6th assignment: Computational Couture

In the lecture Aldo Sollazzo gave us a introduction in the Computational Couture and showed us some advanced steps in Grasshopper.

The assignment of the week was: “Design and develop your grasshopper definition to create 3 Dimensional patterns to 3D print.”
You can use various methods for 3D printing. Rigid structures, flexible structures, 3D printing on fabrics, 3D printing performing as fabrics“

FabLab Session l 02.11.2017

We had an additional introduction Tutorial for Grasshopper with a professor of our Lab. He showed us some basic elements which were really important for some of us including me, because I never worked with Grasshopper so far. We drew a line and divided the line in different points. At these points we insert polygons (triangle) and created with the command rotation and sphere a spherical surface which was looked like pearl necklace. It was good to get a feeling for Grasshopper and to how you can build and modify patterns with basic functions.

The assignment:

FabLab Session l 06.11.2017

I was not really sure what design I wanted to do for my assignment and looked for some inspiration on YouTube. In the first tutorial I try to rebuild I had to realize, that they worked with some commands I did not have in my Rhino so far. The used a diamond triangle surface. Therefore my tutor recommended to do something else. I decided to do a weave parametric design because I found this tutorial at the website of Grasshopper.

The first thing to do was to build a grid surface with 9 points. I connected the points as lines and integrated two times Boolean Toggles (true and false) which I used in the further processing to work with lines in different points in the opposite direction. I used the command weave and interpolate curve to connect the final points as a weave pattern.
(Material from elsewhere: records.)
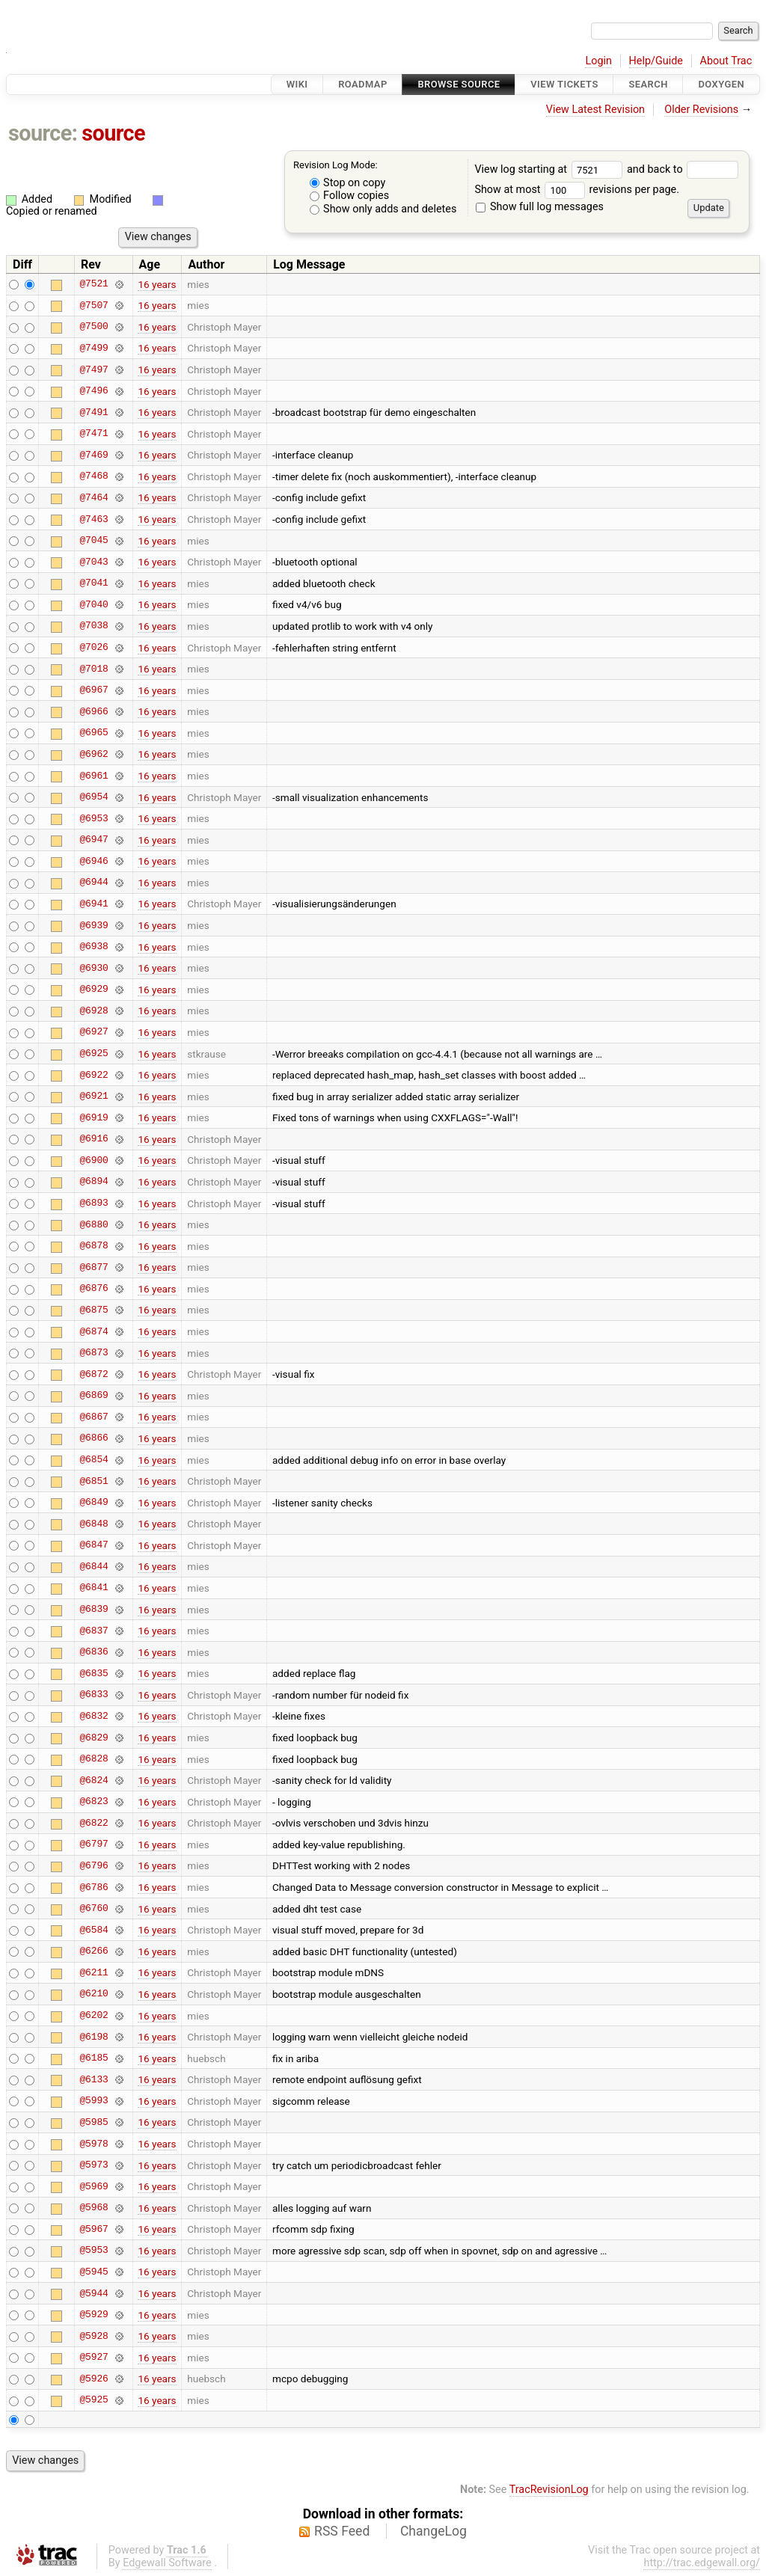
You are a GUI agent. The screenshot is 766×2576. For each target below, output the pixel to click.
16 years (157, 284)
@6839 (93, 1609)
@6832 (93, 1716)
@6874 (93, 1331)
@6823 (93, 1802)
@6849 (93, 1502)
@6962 (93, 754)
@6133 (93, 2079)
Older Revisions (701, 109)
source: (43, 133)
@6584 (93, 1929)
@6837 (93, 1630)
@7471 (93, 434)
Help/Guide (656, 61)
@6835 (93, 1673)
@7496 (93, 391)
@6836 (93, 1652)
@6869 (93, 1395)
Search (647, 84)
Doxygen (721, 84)
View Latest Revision (595, 109)
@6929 (93, 989)
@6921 (93, 1096)
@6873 (93, 1353)
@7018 (93, 668)
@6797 (93, 1844)
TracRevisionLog (549, 2489)
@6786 (93, 1887)
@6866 (93, 1438)
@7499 (93, 348)
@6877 (93, 1267)
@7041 (93, 583)
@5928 (93, 2336)
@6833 (93, 1695)
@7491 (93, 412)
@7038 (93, 626)
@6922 (93, 1075)
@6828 (93, 1759)
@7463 (93, 519)
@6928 (93, 1010)
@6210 (93, 1994)
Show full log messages (540, 206)
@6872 (93, 1374)
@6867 (93, 1416)
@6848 (93, 1523)
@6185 (93, 2058)
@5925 (93, 2400)
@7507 (93, 305)
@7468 (93, 476)
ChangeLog (433, 2531)
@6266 (93, 1951)
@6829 (93, 1737)
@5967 (93, 2229)
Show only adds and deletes (383, 209)
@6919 (93, 1117)
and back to (682, 169)
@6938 (93, 947)
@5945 (93, 2271)
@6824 (93, 1780)
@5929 (93, 2315)
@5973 (93, 2165)
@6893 (93, 1203)
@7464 (93, 497)
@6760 (93, 1909)
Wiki (297, 84)
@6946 (93, 861)
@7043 (93, 561)
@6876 (93, 1288)
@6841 (93, 1588)
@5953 (93, 2250)
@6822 (93, 1823)
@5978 (93, 2143)
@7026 (93, 647)
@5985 (93, 2122)
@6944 (93, 882)
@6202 (93, 2016)
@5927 (93, 2357)
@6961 (93, 775)
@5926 (93, 2378)
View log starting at (550, 169)
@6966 (93, 711)
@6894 (93, 1182)
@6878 (93, 1246)
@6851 (93, 1481)
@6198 (93, 2036)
I used the command multiplication and used a pattern of 0.5 to come to work with the “middle points” of the x and y axis with the command point and amplitude I modify the hight in those points which increased the 3D appearance of the the weave pattern.

I copied the whole data set to program the two outer lines. I needed the lines in the opposite direction therefore I only had to switch the toggles. The final step was to connect all three lines (the middle one and the outer two) with the surface pipe.

The final baked lines in Rhino looked as followed:

But the requirement of the assignment was to create something personal and not only to rebuild the instruction of a tutorial. Therefore I changed the surface in a pipe variable where I could divide the pipe in different section and with it I can determine the specifics radius in the determined sections. I made the pipe bigger in the endings and smaller in the middle part. Therefore I increased stability in the outer range and in the center of the pattern it remains flexible (depending on the printing material)

Variables in Grasshopper:

Baked lines in Rhino:

Finally I scaled it to 9×9 lines. I had to cut it because I wanted to print it on a textile material. Due to a plane cut (I conducted it in Meshmixer) I increased the surface and with it the adherence.I imported the stl.file

In CURA the program of our 3D printer where I could do my settings. I decided to print with flexible filament. Therefore I deactivated the Brim. The further settings you can see on the picture:

Layer hight 0.2 because the nozzle had 0.4, wall thickness and infill was quite low because it was a small piece and i wanted to reduce printing time as well as save material I do not need to improve the result.

I saved it as a G-Code on a SD-Card which is the format that communicates with the printer. As fabric I printed on I used polyester with a lot of Elastan (I sacrificed my old swim suit). It was stretchy and therefore easy to fix it in the bed of the 3D Printer.

The job took 3 hours in the first step but due to the deactivation of the Brim I had a lot of travel lines. I reduced the travel speed with the intention to decrease the lines. I worked semi-good. It increased the printing duration up to 4 hours.

I was more or less satisfied with the result because it was really small and therefore it lost it´s quality in the small and detailed parts.


I decided to print the same pattern again but with only 4×4 lines a size of 80mm. As printing material I chose a rigid material (Nylon). The settings were mainly equal. I had to increase the temperature of the nozzle to 230°C and activate the Brim. From today’s perspective not the best idea but I thought with this material I can reduce the travel lines. But the negative effect was that Nylon did not stick really well on my material and it hardened quite quick and therefore the nozzle was not printing as precise as required. I restarted the job three times and changed the fabric to ensure that it will be fixed on it. I also adjusted the bed manually to improve the printing material. The final result was sticking on the fabric but the appearance was not really better. I think I would use another printing material the next time than Nylon for the tiny and detailed pattern.


The week for me was exhausting. Grasshopper is amazing and has a lot of possibilities but this characteristics made it challenging for me to understand the single steps. I think a tutorial is really helpful but if I would do it again I would do a simple pattern and only look up single variables to understand the whole pattern step by step. In my case I followed the tutorial and created a huge and really complex Grasshopper file. As I should personalize it, it was really difficult for me to find the points I could substitute/modify to make the pattern different from the result of the tutorial.

The printing process itself was difficult but as I used different fabrics I had to adjust the settings of the bed manually which I never done before. At the end I invested a lot of time in this assignment, the result is not perfect but improved my knowledge in all the programs which were included.